Nederland telt vanaf 1 januari 2021 352 gemeenten. Dat zijn er 3 minder dan in 2020. Dit komt door twee gemeentelijke herindelingen, één in Noord-Brabant en één in de provincie Groningen. Door de alsmaar groter wordende gemeenten worden cijfers op wijk- en buurtniveau steeds belangrijker. Dit meldt het CBS.
Herindelingen hebben verschillende vormen. Gemeenten kunnen samengaan tot een gemeente met een nieuwe naam. In 2021 ontstaat Eemsdelta op deze manier. Gemeenten kunnen ook worden opgesplitst en ondergebracht bij andere gemeenten. De verschillende dorpen die de gemeente Haaren vormden worden ondergebracht bij de gemeenten Boxtel, Oisterwijk, Tilburg en Vught.
Afname gemeenten met minder dan 25 duizend inwoners
De daling van het aantal gemeenten is in Nederland een langlopende trend. In 1995 waren er 633 gemeenten, in 1970 waren dit er nog 913. Het gaat vaak om gemeenten met weinig inwoners die samengaan met een grotere gemeente of gezamenlijk een grotere gemeente vormen. Alle gemeenten die in 2021 opgeheven worden hadden in 2020 minder dan 25 duizend inwoners. Daarmee daalt het aantal gemeenten met minder dan 25 duizend inwoners tot 123 in 2021. In 1995 waren dit er nog 489. De gemeenten Loppersum, Appingedam en Haaren hadden in 2020 zelfs minder dan 15 duizend inwoners.
Meer wijken en buurten
Gemeentelijke herindelingen leiden tot grotere gemeenten. Daardoor kunnen regionale statistische kenmerken minder goed zichtbaar zijn. Deze zijn nog wel zichtbaar in data over wijken en buurten. Gemeenten kunnen aanpassingen doorvoeren in hun wijk- en buurtindeling. Hier kunnen gemeenten diverse redenen voor hebben. Een mogelijke reden is dat de indeling niet meer goed past, bijvoorbeeld door nieuwbouw, veranderingen in de infrastructuur of andere bestuurlijke overwegingen.
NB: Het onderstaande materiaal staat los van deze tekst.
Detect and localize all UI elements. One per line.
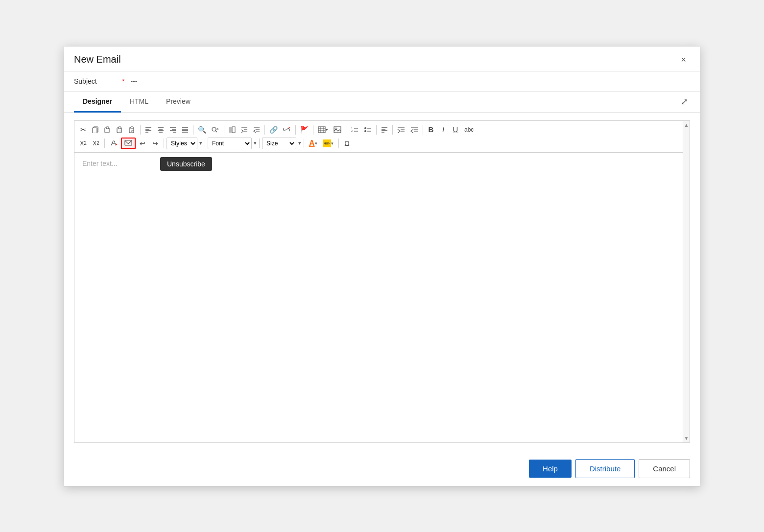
editor-placeholder: Enter text... bbox=[82, 160, 118, 167]
superscript-button[interactable]: X2 bbox=[90, 138, 102, 149]
new-email-dialog: New Email × Subject * --- Designer HTML … bbox=[64, 46, 700, 486]
block-button[interactable] bbox=[226, 124, 238, 136]
editor-content[interactable]: Enter text... bbox=[74, 153, 690, 442]
sep4 bbox=[264, 125, 265, 135]
sep2 bbox=[193, 125, 193, 135]
sep11 bbox=[104, 139, 105, 148]
subject-value: --- bbox=[130, 77, 137, 85]
ordered-list-button[interactable]: 1.2. bbox=[348, 124, 361, 136]
align-left-button[interactable] bbox=[143, 124, 154, 136]
clear-format-button[interactable] bbox=[107, 138, 120, 149]
sep6 bbox=[313, 125, 313, 135]
sep1 bbox=[140, 125, 141, 135]
editor-area: ✂ T W bbox=[74, 120, 690, 443]
tabs-row: Designer HTML Preview ⤢ bbox=[64, 92, 700, 113]
svg-text:a: a bbox=[216, 127, 218, 130]
cut-button[interactable]: ✂ bbox=[77, 124, 89, 136]
scroll-up-button[interactable]: ▲ bbox=[683, 121, 690, 129]
svg-point-49 bbox=[364, 127, 366, 129]
flag-button[interactable]: 🚩 bbox=[298, 124, 311, 136]
sep5 bbox=[295, 125, 296, 135]
editor-toolbar: ✂ T W bbox=[74, 121, 690, 153]
bold-button[interactable]: B bbox=[425, 124, 437, 136]
strikethrough-button[interactable]: abc bbox=[462, 124, 476, 136]
close-button[interactable]: × bbox=[677, 53, 690, 66]
sep15 bbox=[304, 139, 304, 148]
decrease-indent-button[interactable] bbox=[408, 124, 421, 136]
scroll-track[interactable] bbox=[683, 129, 690, 434]
styles-select[interactable]: Styles bbox=[167, 138, 197, 149]
dialog-title: New Email bbox=[74, 54, 121, 65]
undo-button[interactable]: ↩ bbox=[137, 138, 148, 149]
remove-link-button[interactable] bbox=[281, 124, 293, 136]
sep16 bbox=[338, 139, 339, 148]
find-replace-button[interactable]: a bbox=[209, 124, 222, 136]
dialog-footer: Help Distribute Cancel bbox=[64, 451, 700, 486]
svg-rect-29 bbox=[229, 127, 232, 133]
unordered-list-button[interactable] bbox=[361, 124, 374, 136]
svg-text:2.: 2. bbox=[351, 129, 353, 132]
paste-button[interactable] bbox=[102, 124, 114, 136]
help-button[interactable]: Help bbox=[529, 460, 572, 478]
styles-arrow: ▾ bbox=[199, 140, 202, 146]
subject-label: Subject bbox=[74, 77, 118, 85]
scrollbar[interactable]: ▲ ▼ bbox=[683, 121, 690, 442]
align2-button[interactable] bbox=[379, 124, 390, 136]
unsubscribe-button[interactable] bbox=[121, 138, 136, 149]
align-right-button[interactable] bbox=[167, 124, 179, 136]
tab-html[interactable]: HTML bbox=[121, 92, 157, 113]
copy-button[interactable] bbox=[90, 124, 101, 136]
insert-link-button[interactable]: 🔗 bbox=[267, 124, 280, 136]
special-char-button[interactable]: Ω bbox=[341, 138, 353, 149]
distribute-button[interactable]: Distribute bbox=[575, 459, 635, 478]
size-select[interactable]: Size bbox=[262, 138, 296, 149]
tab-designer[interactable]: Designer bbox=[74, 92, 121, 113]
cancel-button[interactable]: Cancel bbox=[639, 459, 690, 478]
sep10 bbox=[423, 125, 423, 135]
sep14 bbox=[259, 139, 260, 148]
svg-rect-30 bbox=[232, 127, 235, 133]
toolbar-row-1: ✂ T W bbox=[77, 123, 687, 137]
size-arrow: ▾ bbox=[298, 140, 301, 146]
svg-point-26 bbox=[212, 127, 216, 131]
font-arrow: ▾ bbox=[254, 140, 257, 146]
sep3 bbox=[224, 125, 224, 135]
editor-tabs: Designer HTML Preview bbox=[74, 92, 199, 112]
font-select[interactable]: Font bbox=[208, 138, 252, 149]
increase-indent-button[interactable] bbox=[395, 124, 407, 136]
search-button[interactable]: 🔍 bbox=[195, 124, 209, 136]
font-color-button[interactable]: A ▾ bbox=[307, 138, 320, 149]
paste3-button[interactable]: W bbox=[126, 124, 138, 136]
dialog-header: New Email × bbox=[64, 46, 700, 71]
scroll-down-button[interactable]: ▼ bbox=[683, 434, 690, 442]
highlight-dropdown: ▾ bbox=[331, 141, 334, 146]
underline-button[interactable]: U bbox=[450, 124, 461, 136]
svg-text:T: T bbox=[119, 129, 121, 132]
font-color-icon: A bbox=[309, 139, 315, 148]
highlight-button[interactable]: ✏ ▾ bbox=[321, 138, 336, 149]
image-button[interactable] bbox=[331, 124, 344, 136]
svg-rect-3 bbox=[106, 127, 109, 129]
sep7 bbox=[346, 125, 346, 135]
table-button[interactable]: ▾ bbox=[315, 124, 331, 136]
subscript-button[interactable]: X2 bbox=[77, 138, 89, 149]
align-center-button[interactable] bbox=[155, 124, 167, 136]
required-indicator: * bbox=[122, 77, 124, 85]
redo-button[interactable]: ↪ bbox=[149, 138, 161, 149]
italic-button[interactable]: I bbox=[437, 124, 449, 136]
outdent-button[interactable] bbox=[251, 124, 263, 136]
expand-button[interactable]: ⤢ bbox=[679, 94, 690, 109]
indent-button[interactable] bbox=[239, 124, 250, 136]
svg-line-27 bbox=[215, 131, 217, 132]
align-justify-button[interactable] bbox=[179, 124, 191, 136]
paste2-button[interactable]: T bbox=[114, 124, 126, 136]
tab-preview[interactable]: Preview bbox=[157, 92, 199, 113]
svg-rect-5 bbox=[119, 127, 121, 129]
font-color-dropdown: ▾ bbox=[315, 141, 317, 146]
highlight-icon: ✏ bbox=[323, 139, 331, 147]
svg-text:W: W bbox=[131, 129, 134, 132]
svg-rect-38 bbox=[318, 127, 325, 133]
svg-rect-1 bbox=[93, 128, 97, 133]
subject-row: Subject * --- bbox=[64, 71, 700, 92]
sep13 bbox=[205, 139, 205, 148]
Mede door de gemeentelijke herindelingen is het gemiddelde aantal wijken per gemeente gestegen van 3,7 in 1995 tot 8,9 in 2020. Het aantal wijken en buurten voor 2021 is pas half mei bekend. Het gemiddelde aantal buurten per gemeente is gestegen van 16,4 (1995) tot 38,9 (2020). Ook het absolute aantal wijken in Nederland is gestegen. Het gaat hier om een stijging van bijna 36 procent, van 2 338 in 1995 naar 3 177 in 2020. In dezelfde periode is het aantal buurten toegenomen met 33 procent, van 10 381 tot 13 808.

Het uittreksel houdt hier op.